C’est en grande partie grâce à un interprète allemand, Bruno Hoffmann, qui joue sur une glasharfe (verres posés sur une table) et non sur un glass harmonica et à un maître verrier d’origine allemande installé près de Boston, Gerhard Finkenbeiner, qu’une nouvelle génération d’interprètes, de compositeurs et de facteurs d’instruments a redécouvert, depuis 1982, l’armonica de verre. Depuis, un nouveau répertoire est né et l'instrument est également employé dans la musique de film et la chanson (Björk, Tom Waits, "Amadeus" et "Vol au dessus d'un nid de coucou" de Milos Forman, "la Marche de l'Empereur"...).

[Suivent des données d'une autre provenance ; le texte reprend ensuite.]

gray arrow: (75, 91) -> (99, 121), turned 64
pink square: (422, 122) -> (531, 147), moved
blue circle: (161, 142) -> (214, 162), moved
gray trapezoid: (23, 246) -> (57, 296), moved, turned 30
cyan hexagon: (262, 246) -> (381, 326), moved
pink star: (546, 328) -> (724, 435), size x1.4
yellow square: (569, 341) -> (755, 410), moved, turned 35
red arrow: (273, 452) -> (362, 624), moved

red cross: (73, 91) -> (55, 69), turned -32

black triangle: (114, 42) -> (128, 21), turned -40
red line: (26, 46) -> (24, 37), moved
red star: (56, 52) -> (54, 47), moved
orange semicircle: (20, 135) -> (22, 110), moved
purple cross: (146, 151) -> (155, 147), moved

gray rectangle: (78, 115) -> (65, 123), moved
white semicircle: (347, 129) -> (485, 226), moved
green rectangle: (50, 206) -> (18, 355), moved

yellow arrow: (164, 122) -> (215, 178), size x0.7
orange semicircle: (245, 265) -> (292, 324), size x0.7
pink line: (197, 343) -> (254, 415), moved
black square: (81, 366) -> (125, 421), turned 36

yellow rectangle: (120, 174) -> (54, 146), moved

Gerhard Finkenbeiner (1930 - 1999) pui son assistant, emploient aujourd’hui le quartz. Le matériau se présente, lorsqu’il arrive sur le tour à chauffe du maître verrier, sous la forme d’un long cylindre. Chauffé, soufflé à haute température (1700°), divisé en sphères coupées en leur milieu afin d’obtenir deux bols, le quartz est immergé dans de l’acide hydrofluorique qui en modifie l’épaisseur. Un accord plus fin est alors obtenu. Au XVIIIè siècle, c’est le cristal, composé à 40% de plomb, que les facteurs utilisaient. Une meule d’émeri permettait d’user ou d’accorder les verres. Diminuer la profondeur permettait de hausser l’intonation. Les couleurs de l’arc-en-ciel coloraient parfois les verres, indiquant les sept degrés diatoniques, tandis que le noir était reservé aux notes altérées. Gerhard Finkenbeiner utilise la transparence et emploie l’or, comme Röllig au XVIIIè siècle, pour colorer le rebord des verres qui correspondent aux touches noires du clavier.

Le glass harmonica fait partie de la famille des instruments autophones frottés. Le principe de mise en vibration des verres est dit de "relaxation": lorsque le bol est frotté, le doigt accroche et décroche successivement. Ce mouvement produit une série d’impulsions qui le mettent en vibration. Le processus est très complexe et le talent du maître verrier personnalise l’instrument. En effet, de nombreux paramètres entrent en jeu, modifiant le timbre, le mode et la composition harmonique des bols. Ainsi, deux verres donnant à entendre la même note pourront avoir un timbre différent selon leur matériau, leur forme, leur épaisseur, leur dimension ou leurs vices cachés.

Si l’on a coutume de dire que les sons et les bruits sont intimement liés à une époque, il serait certainement intéressant de chercher les causes qui conduisent aujourd'hui à la renaissance de l’armonica de verre et à la passion qu’il semble à nouveau susciter. Peut-être sont-elles simplement liées à cette exigence qui guide actuellement les pas des musicologues et des interprètes dans leur quête d’authenticité.

Quoiqu’il en soit, comme le chante Lucia di Lammermoor: "Un’ armonia celeste, di’, non ascolti ?" ("N’entends-tu pas une harmonie céleste ?").